O município de Boca do Acre, no sul do Amazonas, registrou na madrugada desta quinta-feira (29) a temperatura mais baixa do ano: 18 graus Celsius. O dado é do site Climatempo e confirma a chegada de uma friagem, fenômeno que costuma ocorrer durante o outono e o inverno amazônico.

Acostumados com calor acima de 35 °C, os moradores da cidade acordaram literalmente tremendo de frio. A diferença chega a ser ainda mais perceptível quando comparada à capital. Em Manaus, a menor temperatura da madrugada foi de 24 graus, considerada baixa para os padrões locais, mas bem mais amena que no município do Purus.

O que é a friagem?

A friagem ocorre quando massas de ar frio de origem polar avançam do sul para o norte do Brasil, provocando quedas acentuadas de temperatura em estados como Acre, Rondônia e também no sul do Amazonas.

Esse deslocamento de ar gelado é mais comum entre os meses de maio e agosto, justamente durante o período do inverno amazônico.
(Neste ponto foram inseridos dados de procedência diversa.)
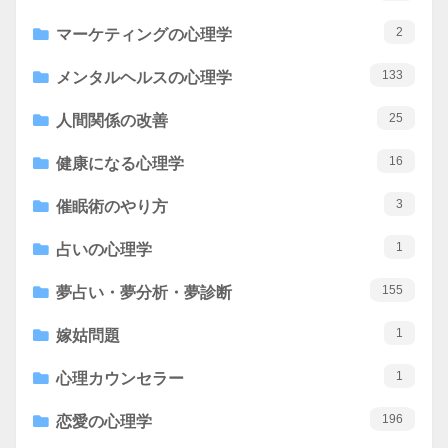
2
マーケティングの心理学
133
メンタルヘルスの心理学
25
人間関係の改善
16
健康になる心理学
3
催眠術のやり方
1
占いの心理学
155
夢占い・夢分析・夢診断
1
嫁姑問題
1
心理カウンセラー
196
恋愛の心理学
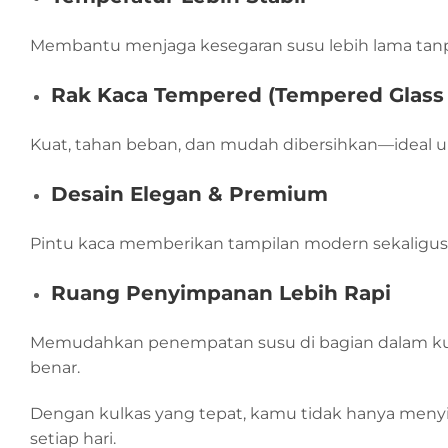
Membantu menjaga kesegaran susu lebih lama tanpa
Rak Kaca Tempered (Tempered Glass 
Kuat, tahan beban, dan mudah dibersihkan—ideal 
Desain Elegan & Premium
Pintu kaca memberikan tampilan modern sekaligus 
Ruang Penyimpanan Lebih Rapi
Memudahkan penempatan susu di bagian dalam kulk
benar.
Dengan kulkas yang tepat, kamu tidak hanya menyim
setiap hari.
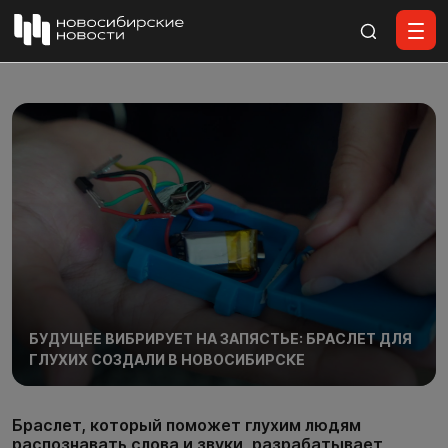
Все материалы
БУДУЩЕЕ ВИБРИРУЕТ НА ЗАПЯСТЬЕ: БРАСЛЕТ ДЛЯ
ГЛУХИХ СОЗДАЛИ В НОВОСИБИРСКЕ
Браслет, который поможет глухим людям
распознавать слова и звуки, разрабатывает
De acordo com o Instituto Nacional de Meteorologia (Inmet), durante uma friagem, os termômetros podem cair até 10 graus abaixo da média.
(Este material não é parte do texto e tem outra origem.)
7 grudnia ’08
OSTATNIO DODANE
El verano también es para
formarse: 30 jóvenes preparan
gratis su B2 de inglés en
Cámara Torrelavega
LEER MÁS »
Outras cidades também sentem o frio

Além de Boca do Acre, municípios como Lábrea, Apuí, Humaitá e Eirunepé também estão sendo impactados pela friagem. As mínimas nesses locais devem variar entre 17 °C e 21 °C nos próximos dias, com máximas que não passam dos 30 °C, segundo previsão do Climatempo.

Por quanto tempo dura?

A previsão é de que essa friagem persista pelo menos até o início de junho, quando uma nova frente fria está prevista para alcançar a região. Esse fenômeno também deve manter o céu mais fechado e aumentar a possibilidade de chuvas isoladas, além de reduzir a umidade do ar em algumas áreas do interior do estado.

Mudança que chama atenção

Apesar de ser um fenômeno relativamente comum para o período, a friagem sempre surpreende os moradores do Amazonas pela diferença brusca nas temperaturas, especialmente nas regiões que costumam conviver com calor intenso quase o ano todo.

A influência das massas de ar polar no clima da Amazônia reforça a necessidade de monitoramento constante e dos alertas meteorológicos, principalmente em tempos de mudanças climáticas, que podem intensificar eventos como esse.